Work order: Extract all lines that hold "vida" from the records below.

(Collected data)
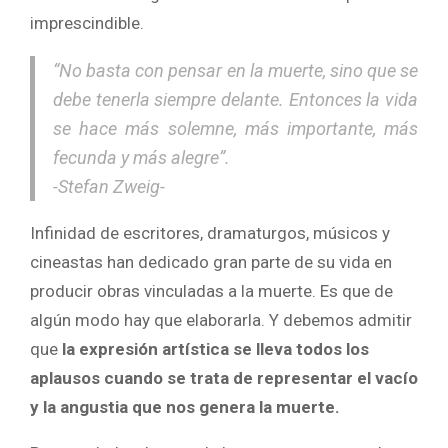
imprescindible.
“No basta con pensar en la muerte, sino que se
debe tenerla siempre delante. Entonces la vida
se hace más solemne, más importante, más
fecunda y más alegre”.
-Stefan Zweig-
Infinidad de escritores, dramaturgos, músicos y
cineastas han dedicado gran parte de su vida en
producir obras vinculadas a la muerte. Es que de
algún modo hay que elaborarla. Y debemos admitir
que
la expresión artística se lleva todos los
aplausos cuando se trata de representar el vacío
y la angustia que nos genera la muerte.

Result:
debe tenerla siempre delante. Entonces la vida
cineastas han dedicado gran parte de su vida en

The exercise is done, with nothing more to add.